Considérant ce qui suit :
1. M. B..., qui est de nationalité algérienne et qui a déposé au titre des années 2009 et 2010 des déclarations de revenus en France, a réalisé le 15 janvier 2010 une plus-value à l'occasion de la cession de parts sociales de la société anonyme (SA) SICAME, société de droit français. L'administration ayant constaté, à l'occasion d'un contrôle sur pièces, que le contribuable n'avait pas porté à sa connaissance cette plus-value, lui a adressé, le 29 octobre 2013, une mise en demeure de déposer une déclaration de plus-value, qu'il n'a pas retirée. L'administration lui a donc fait parvenir, le 4 décembre 2013, une proposition de rectification l'informant de son intention de soumettre d'office cette plus-value à l'impôt sur le revenu et aux contributions sociales. En réponse à cette proposition de rectification, M. B... a présenté des observations, le 26 décembre 2013, dans lesquelles il contestait être résident fiscal français et, par voie de conséquence, l'imposition en France de cette plus-value. Les impositions notifiées ont toutefois été mises en recouvrement et l'administration a rejeté, le 19 avril 2016, les deux réclamations préalables présentées par M. B.... Le contribuable a présenté, devant le tribunal administratif de Rennes, une demande en décharge. Par un jugement du 3 octobre 2018, le tribunal a rejeté sa demande. Il fait appel de ce jugement.

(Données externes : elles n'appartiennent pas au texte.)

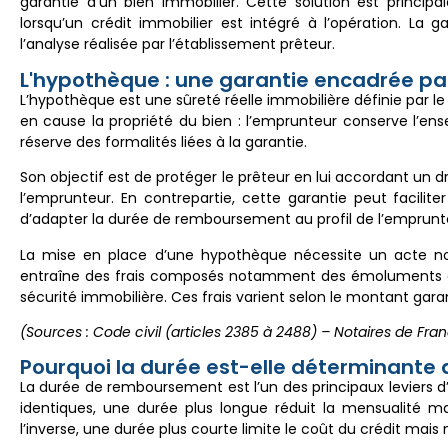
garantie d’un bien immobilier. Cette solution est princip
lorsqu’un crédit immobilier est intégré à l’opération. La 
l’analyse réalisée par l’établissement prêteur.
L'hypothèque : une garantie encadrée par 
L’hypothèque est une sûreté réelle immobilière définie par le
en cause la propriété du bien : l’emprunteur conserve l’ens
réserve des formalités liées à la garantie.
Son objectif est de protéger le prêteur en lui accordant un d
l’emprunteur. En contrepartie, cette garantie peut facili
d’adapter la durée de remboursement au profil de l’emprunt
La mise en place d’une hypothèque nécessite un acte notar
entraîne des frais composés notamment des émoluments du n
sécurité immobilière. Ces frais varient selon le montant garan
(Sources : Code civil (articles 2385 à 2488) – Notaires de Fran
Pourquoi la durée est-elle déterminante 
La durée de remboursement est l’un des principaux leviers d
identiques, une durée plus longue réduit la mensualité 
l’inverse, une durée plus courte limite le coût du crédit ma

Sur la régularité du jugement attaqué :
2. La seule circonstance que le jugement attaqué a été notifié à une adresse erronée est sans influence sur sa régularité et ne suffit pas à établir que les premiers juges n'auraient pas pris connaissance du contenu de la demande de première instance de M. B.... Dès lors, le moyen tiré de l'irrégularité du jugement ne peut qu'être écarté.

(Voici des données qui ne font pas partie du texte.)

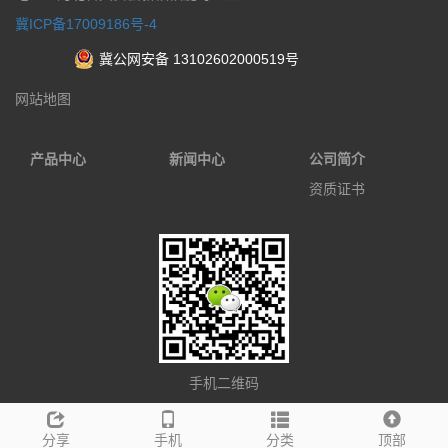
冀ICP备17009186号-4
冀公网安备 13102602000519号
网站地图
产品中心
新闻中心
公司简介
资质证书
手机二维码
分享
手机
分类
顶部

Sur le principe de l'imposition en France :
3. Si une convention bilatérale conclue en vue d'éviter les doubles impositions peut, en vertu de l'article 55 de la Constitution, conduire à écarter, sur tel ou tel point, la loi fiscale nationale, elle ne peut pas, par elle-même, directement servir de base légale à une décision relative à l'imposition. Par suite, il incombe au juge de l'impôt, lorsqu'il est saisi d'une contestation relative à une telle convention, de se placer d'abord au regard de la loi fiscale nationale pour rechercher si, à ce titre, l'imposition contestée a été valablement établie et, dans l'affirmative, sur le fondement de quelle qualification. Il lui appartient ensuite, le cas échéant, en rapprochant cette qualification des stipulations de la convention, de déterminer - en fonction des moyens invoqués devant lui ou même, s'agissant de déterminer le champ d'application de la loi, d'office - si cette convention fait ou non obstacle à l'application de la loi fiscale.

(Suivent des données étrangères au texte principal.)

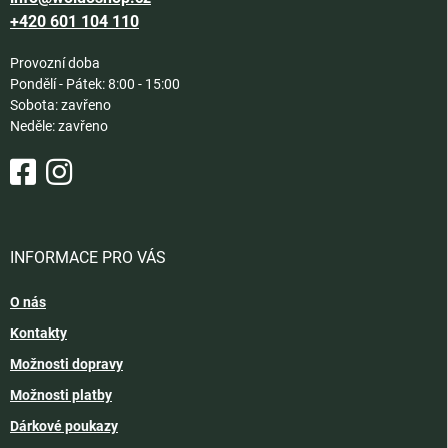
+420 601 104 110
Provozní doba
Pondělí - Pátek: 8:00 - 15:00
Sobota: zavřeno
Neděle: zavřeno
INFORMACE PRO VÁS
O nás
Kontakty
Možnosti dopravy
Možnosti platby
Dárkové poukazy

En ce qui concerne l'application du droit interne :
4. L'article 4 A du code général des impôts dispose que : " Les personnes qui ont en France leur domicile fiscal sont passibles de l'impôt sur le revenu en raison de l'ensemble de leurs revenus. (...) ". L'article 4 B du même code dispose que : " 1. Sont considérées comme ayant leur domicile fiscal en France au sens de l'article 4 A : / a. Les personnes qui ont en France leur foyer ou le lieu de leur séjour principal ; / b. Celles qui exercent en France une activité professionnelle, salariée ou non, à moins qu'elles ne justifient que cette activité y est exercée à titre accessoire ; / c. Celles qui ont en France le centre de leurs intérêts économiques. (...) ".
5. M. B... a indiqué, dans sa déclaration de revenus pour l'année 2010, une adresse en France, à Saint-Malo et a mentionné son épouse et un enfant à charge. Au vu de l'acte d'acquisition du 16 avril 2006 de la maison située à Saint-Malo, M. B... et son épouse vivaient déjà dans cette commune à cette date. En outre, la demande de regroupement familial déposée par M. B... au profit de son épouse et de leurs deux enfants a été acceptée le 7 mars 2007. Si M. B... soutient que la maison située à Saint-Malo, dont il est propriétaire, était louée à des tiers, il ne l'établit pas. Enfin, la seule circonstance que l'intéressé ait produit un état des salaires de son épouse pour l'année 2010, émanant d'une société algérienne dont M. B... est le gérant et dont le siège est identique à l'adresse algérienne de Mme B..., mentionnée dans cet état des salaires, et qui ne porte pas, au demeurant, sur les mois de janvier à avril 2010, ne suffit pas à établir que le foyer de M. B... n'était pas en France. Dès lors, il devait être regardé, en 2010, comme ayant son domicile fiscal en France au sens de l'article 4 A du code général des impôts.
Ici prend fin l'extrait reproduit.